-- AVAILABLE DATA follows --
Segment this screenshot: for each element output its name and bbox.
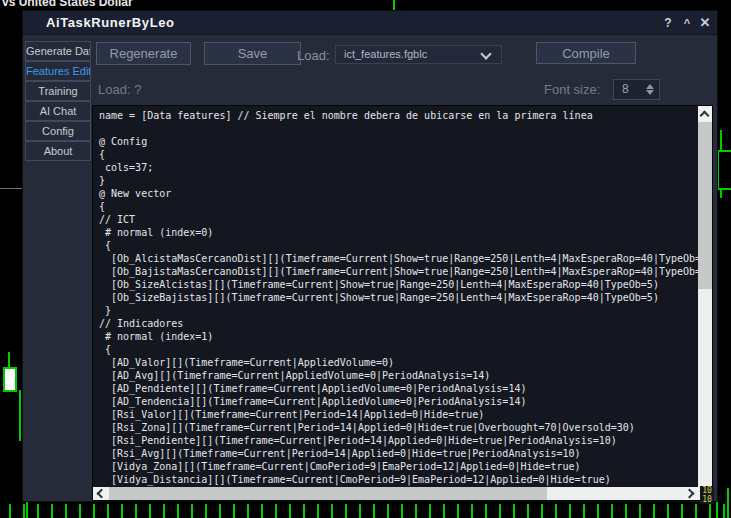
scroll-left-button[interactable] [93, 487, 108, 500]
vertical-scrollbar-thumb[interactable] [698, 122, 712, 289]
code-text[interactable]: name = [Data features] // Siempre el nom… [94, 106, 698, 489]
font-size-value: 8 [622, 82, 629, 96]
load-file-select[interactable]: ict_features.fgblc [335, 45, 502, 64]
sidebar-item-training[interactable]: Training [25, 81, 91, 101]
code-viewport[interactable]: name = [Data features] // Siempre el nom… [94, 106, 698, 489]
background-candlestick [3, 367, 17, 392]
app-window: AiTaskRunerByLeo ? ^ ✕ Generate Data Fea… [22, 10, 718, 502]
window-title: AiTaskRunerByLeo [46, 15, 175, 30]
help-icon[interactable]: ? [659, 14, 677, 32]
load-status: Load: ? [98, 82, 141, 97]
title-bar[interactable]: AiTaskRunerByLeo ? ^ ✕ [23, 11, 717, 35]
chevron-up-icon [700, 111, 710, 121]
scroll-right-button[interactable] [684, 487, 699, 500]
code-editor[interactable]: name = [Data features] // Siempre el nom… [92, 105, 713, 501]
sidebar-item-ai-chat[interactable]: AI Chat [25, 101, 91, 121]
close-icon[interactable]: ✕ [696, 14, 714, 32]
background-scale-labels: 10 10 [700, 486, 714, 504]
chevron-down-icon [480, 48, 491, 59]
collapse-icon[interactable]: ^ [678, 14, 696, 32]
scale-label: 10 [700, 495, 714, 504]
background-candle-tick [393, 0, 395, 10]
load-label: Load: [297, 48, 330, 63]
spinner-down-icon[interactable] [646, 90, 654, 95]
background-right-wick-lower [720, 188, 722, 198]
background-candle-line [19, 390, 21, 441]
background-time-axis-ticks [0, 504, 731, 518]
regenerate-button[interactable]: Regenerate [96, 42, 191, 65]
horizontal-scrollbar-thumb[interactable] [109, 487, 547, 500]
sidebar-item-about[interactable]: About [25, 141, 91, 161]
sidebar-item-config[interactable]: Config [25, 121, 91, 141]
vertical-scrollbar[interactable] [698, 106, 712, 500]
background-right-candlestick [717, 150, 731, 190]
sidebar-item-generate-data[interactable]: Generate Data [25, 41, 91, 61]
load-file-select-value: ict_features.fgblc [344, 48, 427, 60]
save-button[interactable]: Save [204, 42, 301, 65]
background-candle-wick [8, 352, 10, 368]
chevron-right-icon [685, 489, 695, 499]
sidebar-item-features-editor[interactable]: Features Editor [25, 61, 91, 81]
horizontal-scrollbar[interactable] [93, 487, 699, 500]
background-chart-title: vs United States Dollar [2, 0, 133, 9]
spinner-up-icon[interactable] [646, 84, 654, 89]
background-gridline [0, 188, 23, 189]
compile-button[interactable]: Compile [536, 42, 636, 64]
chevron-left-icon [97, 489, 107, 499]
font-size-label: Font size: [544, 82, 600, 97]
font-size-stepper[interactable]: 8 [613, 79, 660, 100]
scale-label: 10 [700, 486, 714, 495]
scroll-up-button[interactable] [698, 106, 712, 121]
background-right-wick [720, 130, 722, 152]
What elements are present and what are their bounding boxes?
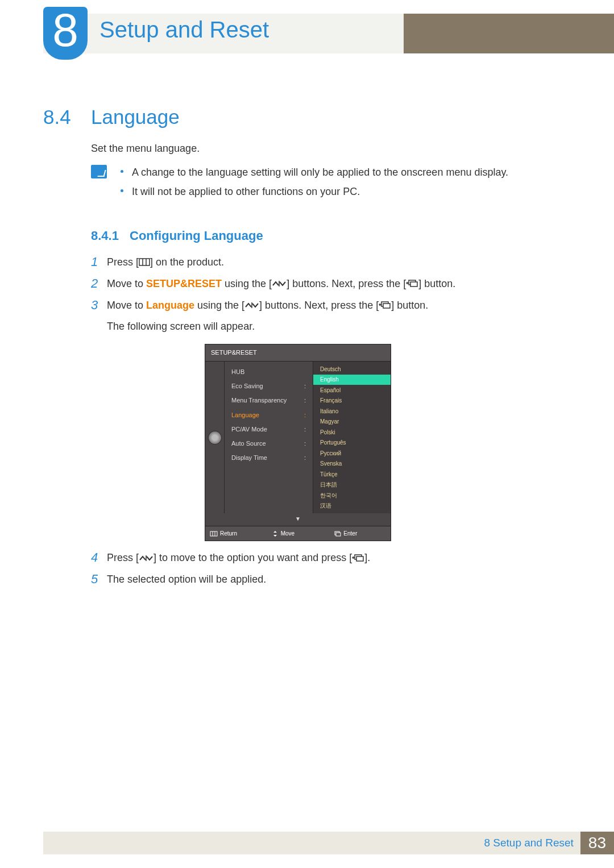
osd-more-indicator: ▼ — [205, 513, 391, 526]
step-5-text: The selected option will be applied. — [107, 572, 569, 588]
note-icon — [91, 165, 107, 178]
step-number: 5 — [91, 572, 107, 588]
menu-icon — [139, 258, 150, 268]
step-1-text: Press [] on the product. — [107, 255, 569, 271]
footer-page-number: 83 — [580, 832, 614, 854]
gear-icon — [209, 431, 221, 444]
osd-enter: Enter — [329, 526, 391, 541]
chapter-title: Setup and Reset — [99, 17, 269, 43]
svg-rect-16 — [356, 556, 363, 561]
osd-move: Move — [267, 526, 329, 541]
osd-menu-item: Eco Saving: — [225, 379, 313, 393]
osd-language-option: 한국어 — [313, 490, 391, 501]
note-item: It will not be applied to other function… — [121, 184, 508, 200]
setup-reset-highlight: SETUP&RESET — [146, 278, 222, 289]
section-number: 8.4 — [43, 106, 91, 128]
note-block: A change to the language setting will on… — [91, 165, 569, 203]
enter-icon — [379, 300, 391, 311]
osd-menu-item: Language: — [225, 408, 313, 422]
osd-footer: Return Move Enter — [205, 526, 391, 541]
note-item: A change to the language setting will on… — [121, 165, 508, 181]
header-accent — [404, 14, 614, 53]
step-4-text: Press [] to move to the option you want … — [107, 550, 569, 566]
osd-language-option: 日本語 — [313, 480, 391, 491]
step-number: 4 — [91, 550, 107, 566]
subsection-heading: 8.4.1Configuring Language — [91, 226, 569, 246]
osd-language-option: Español — [313, 385, 391, 396]
osd-title: SETUP&RESET — [205, 344, 391, 362]
osd-language-list: DeutschEnglishEspañolFrançaisItalianoMag… — [313, 362, 391, 513]
section-title: Language — [91, 106, 180, 128]
osd-language-option: Русский — [313, 448, 391, 459]
svg-rect-5 — [410, 282, 417, 286]
subsection-title: Configuring Language — [130, 229, 263, 243]
footer-band: 8 Setup and Reset 83 — [43, 832, 614, 854]
step-2-text: Move to SETUP&RESET using the [] buttons… — [107, 276, 569, 292]
osd-language-option: Italiano — [313, 406, 391, 417]
section-heading: 8.4Language — [43, 106, 180, 128]
svg-rect-0 — [139, 259, 150, 265]
up-down-icon — [139, 554, 154, 564]
osd-icon-column — [205, 362, 225, 513]
osd-menu-item: Menu Transparency: — [225, 393, 313, 408]
footer-chapter-ref: 8 Setup and Reset — [484, 837, 580, 849]
step-3-text: Move to Language using the [] buttons. N… — [107, 298, 569, 314]
osd-screenshot: SETUP&RESET HUBEco Saving:Menu Transpare… — [205, 344, 391, 541]
osd-menu: HUBEco Saving:Menu Transparency:Language… — [225, 362, 313, 513]
step-number: 3 — [91, 298, 107, 314]
osd-language-option: English — [313, 375, 391, 385]
step-number: 2 — [91, 276, 107, 292]
enter-icon — [406, 279, 418, 289]
step-number: 1 — [91, 255, 107, 271]
step-3-note: The following screen will appear. — [107, 319, 569, 335]
osd-language-option: Polski — [313, 427, 391, 438]
svg-rect-8 — [383, 304, 390, 308]
up-down-icon — [272, 279, 287, 289]
osd-language-option: Français — [313, 396, 391, 406]
svg-rect-13 — [336, 533, 341, 536]
chapter-number: 8 — [52, 7, 78, 53]
up-down-icon — [244, 301, 259, 311]
enter-icon — [352, 553, 364, 564]
osd-language-option: Deutsch — [313, 364, 391, 375]
osd-menu-item: Auto Source: — [225, 437, 313, 451]
osd-menu-item: HUB — [225, 365, 313, 379]
svg-rect-9 — [210, 531, 217, 536]
osd-return: Return — [205, 526, 267, 541]
osd-language-option: Magyar — [313, 417, 391, 427]
intro-text: Set the menu language. — [91, 141, 569, 157]
osd-menu-item: Display Time: — [225, 451, 313, 465]
language-highlight: Language — [146, 300, 194, 311]
osd-language-option: Português — [313, 438, 391, 448]
subsection-number: 8.4.1 — [91, 226, 130, 246]
osd-language-option: Türkçe — [313, 469, 391, 480]
osd-language-option: Svenska — [313, 459, 391, 470]
osd-menu-item: PC/AV Mode: — [225, 422, 313, 437]
osd-language-option: 汉语 — [313, 501, 391, 512]
chapter-badge: 8 — [43, 7, 88, 60]
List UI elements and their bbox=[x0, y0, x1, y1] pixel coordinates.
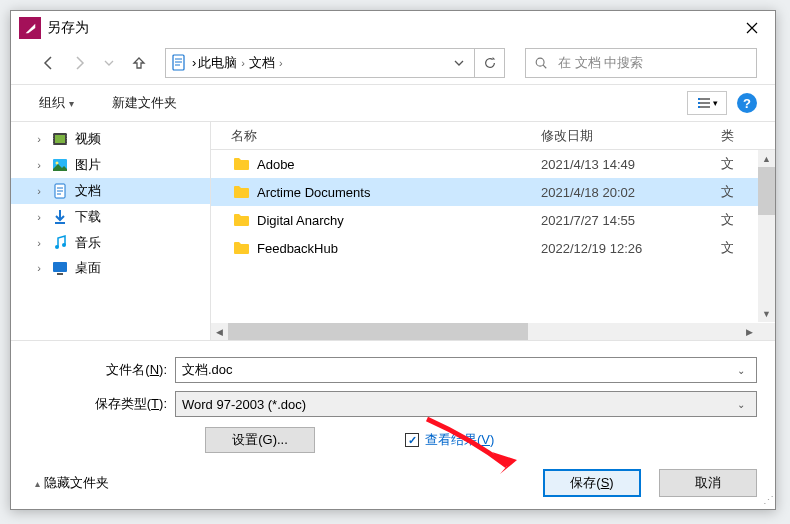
recent-dropdown[interactable] bbox=[97, 51, 121, 75]
scroll-up-arrow[interactable]: ▲ bbox=[758, 150, 775, 167]
refresh-button[interactable] bbox=[474, 49, 504, 77]
scroll-left-arrow[interactable]: ◀ bbox=[211, 323, 228, 340]
savetype-value: Word 97-2003 (*.doc) bbox=[182, 397, 732, 412]
search-box[interactable] bbox=[525, 48, 757, 78]
file-row[interactable]: Arctime Documents 2021/4/18 20:02 文 bbox=[211, 178, 775, 206]
app-icon bbox=[19, 17, 41, 39]
titlebar: 另存为 bbox=[11, 11, 775, 45]
folder-icon bbox=[231, 155, 251, 173]
view-mode-button[interactable]: ▾ bbox=[687, 91, 727, 115]
column-date[interactable]: 修改日期 bbox=[541, 127, 721, 145]
lower-panel: 文件名(N): 文档.doc ⌄ 保存类型(T): Word 97-2003 (… bbox=[11, 341, 775, 459]
savetype-label: 保存类型(T): bbox=[35, 395, 175, 413]
help-button[interactable]: ? bbox=[737, 93, 757, 113]
scroll-corner bbox=[758, 323, 775, 340]
sidebar-item-music[interactable]: › 音乐 bbox=[11, 230, 210, 256]
scroll-right-arrow[interactable]: ▶ bbox=[741, 323, 758, 340]
column-headers: 名称 修改日期 类 bbox=[211, 122, 775, 150]
scroll-thumb[interactable] bbox=[228, 323, 528, 340]
organize-button[interactable]: 组织 ▾ bbox=[35, 90, 78, 116]
file-date: 2021/4/13 14:49 bbox=[541, 157, 721, 172]
close-button[interactable] bbox=[729, 13, 775, 43]
vertical-scrollbar[interactable]: ▲ ▼ bbox=[758, 150, 775, 322]
address-bar[interactable]: › 此电脑 › 文档 › bbox=[165, 48, 505, 78]
new-folder-label: 新建文件夹 bbox=[112, 94, 177, 112]
window-title: 另存为 bbox=[47, 13, 89, 37]
up-button[interactable] bbox=[127, 51, 151, 75]
chevron-right-icon: › bbox=[33, 237, 45, 249]
column-type[interactable]: 类 bbox=[721, 127, 775, 145]
sidebar-item-videos[interactable]: › 视频 bbox=[11, 126, 210, 152]
column-name[interactable]: 名称 bbox=[231, 127, 541, 145]
breadcrumb-documents[interactable]: 文档 bbox=[249, 54, 275, 72]
tree-label: 文档 bbox=[75, 182, 210, 200]
file-name: Digital Anarchy bbox=[257, 213, 541, 228]
file-row[interactable]: Adobe 2021/4/13 14:49 文 bbox=[211, 150, 775, 178]
triangle-up-icon: ▴ bbox=[35, 478, 40, 489]
search-input[interactable] bbox=[556, 54, 756, 71]
videos-icon bbox=[51, 130, 69, 148]
horizontal-scrollbar[interactable]: ◀ ▶ bbox=[211, 323, 758, 340]
sidebar-item-documents[interactable]: › 文档 bbox=[11, 178, 210, 204]
tree-label: 音乐 bbox=[75, 234, 210, 252]
svg-point-1 bbox=[536, 58, 544, 66]
tree-label: 桌面 bbox=[75, 259, 210, 276]
scroll-thumb[interactable] bbox=[758, 167, 775, 215]
settings-button[interactable]: 设置(G)... bbox=[205, 427, 315, 453]
breadcrumb-this-pc[interactable]: 此电脑 bbox=[198, 54, 237, 72]
hide-folders-label: 隐藏文件夹 bbox=[44, 474, 109, 492]
file-row[interactable]: FeedbackHub 2022/12/19 12:26 文 bbox=[211, 234, 775, 262]
file-date: 2021/7/27 14:55 bbox=[541, 213, 721, 228]
settings-label: 设置(G)... bbox=[232, 431, 288, 449]
chevron-down-icon[interactable]: ⌄ bbox=[732, 399, 750, 410]
savetype-combobox[interactable]: Word 97-2003 (*.doc) ⌄ bbox=[175, 391, 757, 417]
nav-row: › 此电脑 › 文档 › bbox=[11, 45, 775, 85]
search-icon bbox=[526, 56, 556, 70]
documents-icon bbox=[51, 182, 69, 200]
file-name: Adobe bbox=[257, 157, 541, 172]
file-area: 名称 修改日期 类 Adobe 2021/4/13 14:49 文 Arctim… bbox=[211, 122, 775, 340]
chevron-right-icon: › bbox=[33, 159, 45, 171]
save-button[interactable]: 保存(S) bbox=[543, 469, 641, 497]
scroll-down-arrow[interactable]: ▼ bbox=[758, 305, 775, 322]
view-result-checkbox[interactable]: ✓ 查看结果(V) bbox=[405, 431, 494, 449]
file-name: FeedbackHub bbox=[257, 241, 541, 256]
cancel-button[interactable]: 取消 bbox=[659, 469, 757, 497]
svg-point-8 bbox=[62, 243, 66, 247]
filename-input[interactable]: 文档.doc ⌄ bbox=[175, 357, 757, 383]
tree-label: 图片 bbox=[75, 156, 210, 174]
sidebar-item-pictures[interactable]: › 图片 bbox=[11, 152, 210, 178]
sidebar: › 视频 › 图片 › 文档 › 下载 bbox=[11, 122, 211, 340]
chevron-down-icon: ▾ bbox=[713, 98, 718, 108]
toolbar: 组织 ▾ 新建文件夹 ▾ ? bbox=[11, 85, 775, 121]
sidebar-item-desktop[interactable]: › 桌面 bbox=[11, 256, 210, 276]
new-folder-button[interactable]: 新建文件夹 bbox=[108, 90, 181, 116]
sidebar-item-downloads[interactable]: › 下载 bbox=[11, 204, 210, 230]
chevron-down-icon[interactable]: ⌄ bbox=[732, 365, 750, 376]
music-icon bbox=[51, 234, 69, 252]
documents-icon bbox=[166, 54, 192, 72]
file-name: Arctime Documents bbox=[257, 185, 541, 200]
folder-icon bbox=[231, 183, 251, 201]
save-label: 保存(S) bbox=[570, 474, 613, 492]
chevron-right-icon: › bbox=[279, 57, 283, 69]
svg-rect-10 bbox=[57, 273, 63, 275]
chevron-right-icon: › bbox=[241, 57, 245, 69]
downloads-icon bbox=[51, 208, 69, 226]
file-date: 2022/12/19 12:26 bbox=[541, 241, 721, 256]
chevron-down-icon: ▾ bbox=[69, 98, 74, 109]
tree-label: 视频 bbox=[75, 130, 210, 148]
back-button[interactable] bbox=[37, 51, 61, 75]
file-row[interactable]: Digital Anarchy 2021/7/27 14:55 文 bbox=[211, 206, 775, 234]
folder-icon bbox=[231, 211, 251, 229]
forward-button[interactable] bbox=[67, 51, 91, 75]
address-history-dropdown[interactable] bbox=[444, 49, 474, 77]
resize-grip[interactable]: ⋰ bbox=[763, 497, 775, 509]
pictures-icon bbox=[51, 156, 69, 174]
desktop-icon bbox=[51, 259, 69, 276]
bottom-row: ▴ 隐藏文件夹 保存(S) 取消 bbox=[11, 459, 775, 509]
chevron-right-icon: › bbox=[33, 185, 45, 197]
filename-value: 文档.doc bbox=[182, 361, 732, 379]
hide-folders-toggle[interactable]: ▴ 隐藏文件夹 bbox=[35, 474, 109, 492]
chevron-right-icon: › bbox=[33, 133, 45, 145]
-- AVAILABLE DATA concluded --
*INSTRUCTIONS TO FOLLOW:* Only lines that contain the string "search" count; pick each one out of the records and copy it.

*ANSWER SPACE:*
search-box[interactable] bbox=[525, 48, 757, 78]
search-input[interactable] bbox=[556, 54, 756, 71]
search-icon bbox=[526, 56, 556, 70]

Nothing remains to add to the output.